Western New Mexico University (WNMU), a small institution in Silver City, has come under scrutiny for extravagant spending by its administrators, revealed in a financial review by Searchlight New Mexico. The university, with around 3,500 students, has been spending substantial amounts on international trips and high-end furniture. Since 2018, WNMU President Joseph Shepard has embarked on trips to Zambia, Spain, and Greece in an effort to attract international students and their out-of-state tuition dollars. These trips, costing nearly $100,000 over the last five years, have involved other university executives, members of the WNMU Board of Regents, and Shepard’s wife, former CIA operations officer and Congressional candidate Valerie Plame, all funded by the university.
Locally, Shepard has utilized university funds, around $27,740, to furnish his on-campus residence at Seret and Sons, a Santa Fe retailer known for its luxurious offerings. Shepard defended the expense, emphasizing the need to entertain potential donors with an environment fitting their expectations. Despite the considerable costs incurred in travel, lodging, and furnishing, the university has not conducted a cost-benefit analysis on these expenditures. Only 64 of the current 3,500 students, less than 2% of the total student body, are international students, and more than a third of them come from Mexico.
Shepard justifies these expenses as long-term investments, contributing to a strategic plan to increase the school’s international population. He also emphasizes the importance of the president’s residence looking presidential for fundraising events. However, former university leaders and critics argue that this perceived opulence contradicts the region’s blue-collar history and economic reality, with nearly 30% of the town living below the poverty line.
In addition to international travel expenses, financial records reveal reservations at high-end hotels in the United States, including stays at La Fonda on the Plaza in Santa Fe, a $12,000 expenditure to lease a 5,400-square-foot home in Santa Fe for two months, and a one-night stay at a Scottsdale, Arizona, resort accompanied by a $119 breakfast totaling over $1,000.
The university, founded in 1893, is located between the Gila National Forest and historic mines, emphasizing its mission to represent the diverse population of southwest New Mexico as a Hispanic-Serving Institution.
Shepard, who assumed the role of president in 2011, oversees a nearly $75 million budget and receives a $365,000 salary. Despite increased international relationships, particularly with Mexico, critics question the value of these expenditures, especially given the university’s 31% graduation rate.
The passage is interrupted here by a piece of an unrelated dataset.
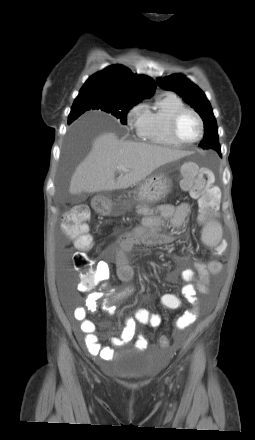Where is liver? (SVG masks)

Concerns are also raised about the impact on local low-income students as tuition increases, and they argue that the budget could be more responsibly managed.
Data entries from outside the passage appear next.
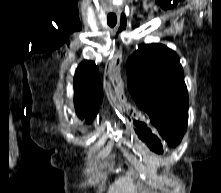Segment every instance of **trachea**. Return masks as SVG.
Returning <instances> with one entry per match:
<instances>
[{
  "label": "trachea",
  "mask_w": 221,
  "mask_h": 193,
  "mask_svg": "<svg viewBox=\"0 0 221 193\" xmlns=\"http://www.w3.org/2000/svg\"><path fill=\"white\" fill-rule=\"evenodd\" d=\"M107 23L110 27H114L117 23V16L115 14H109L107 16Z\"/></svg>",
  "instance_id": "3493384b"
}]
</instances>
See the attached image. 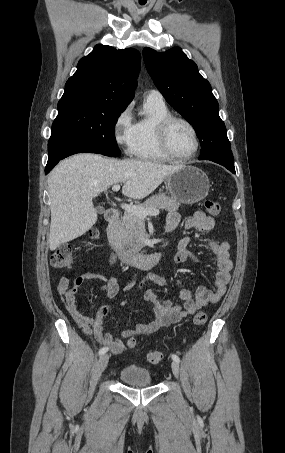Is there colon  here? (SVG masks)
<instances>
[{"label":"colon","mask_w":285,"mask_h":453,"mask_svg":"<svg viewBox=\"0 0 285 453\" xmlns=\"http://www.w3.org/2000/svg\"><path fill=\"white\" fill-rule=\"evenodd\" d=\"M207 212L211 216H217L221 212V206L218 202L212 200H206L204 202ZM99 234L97 228H92L89 230V236L91 238H96ZM51 265L54 268L58 269H71L74 265L73 252L70 245H61L59 246L50 257ZM207 321V313L203 310L198 311L193 319V322L197 326L205 324ZM129 347L133 348L136 345V340L134 338H129L128 340ZM163 359V353L160 351H151L147 355V360L151 364H158Z\"/></svg>","instance_id":"colon-1"}]
</instances>
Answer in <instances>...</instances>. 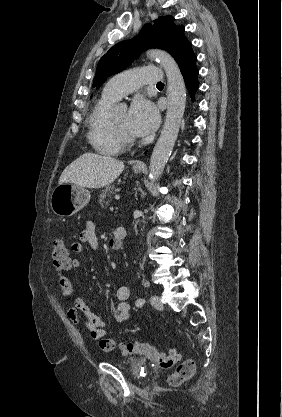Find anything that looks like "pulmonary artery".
<instances>
[{
	"label": "pulmonary artery",
	"mask_w": 282,
	"mask_h": 417,
	"mask_svg": "<svg viewBox=\"0 0 282 417\" xmlns=\"http://www.w3.org/2000/svg\"><path fill=\"white\" fill-rule=\"evenodd\" d=\"M161 65H141L140 69L128 70L113 77L105 86L103 96L118 100L146 83H160L163 77Z\"/></svg>",
	"instance_id": "e3ab8cb5"
}]
</instances>
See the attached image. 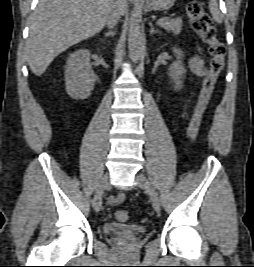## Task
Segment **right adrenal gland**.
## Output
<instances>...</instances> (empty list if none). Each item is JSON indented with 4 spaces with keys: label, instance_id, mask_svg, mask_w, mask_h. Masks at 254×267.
<instances>
[{
    "label": "right adrenal gland",
    "instance_id": "obj_1",
    "mask_svg": "<svg viewBox=\"0 0 254 267\" xmlns=\"http://www.w3.org/2000/svg\"><path fill=\"white\" fill-rule=\"evenodd\" d=\"M106 37H110V36H114L115 35V31H108L105 33Z\"/></svg>",
    "mask_w": 254,
    "mask_h": 267
}]
</instances>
Shepard’s spending history faced legal challenges in 2018 when Brenda Findley, the university’s former vice president of business affairs, filed a lawsuit against the WNMU Board of Regents, alleging improprieties in the expenditure of public funds. The whistleblower suit was settled this summer with a payout exceeding $160,000 to Findley. Despite record levels of inflation and state-mandated employee raises, WNMU raised tuition by 3% the same month, further raising concerns about funding priorities and the impact on local students. Critics argue that Western New Mexico University, though potentially great, needs to focus on serving its local students rather than spending exorbitantly to attract students from other regions.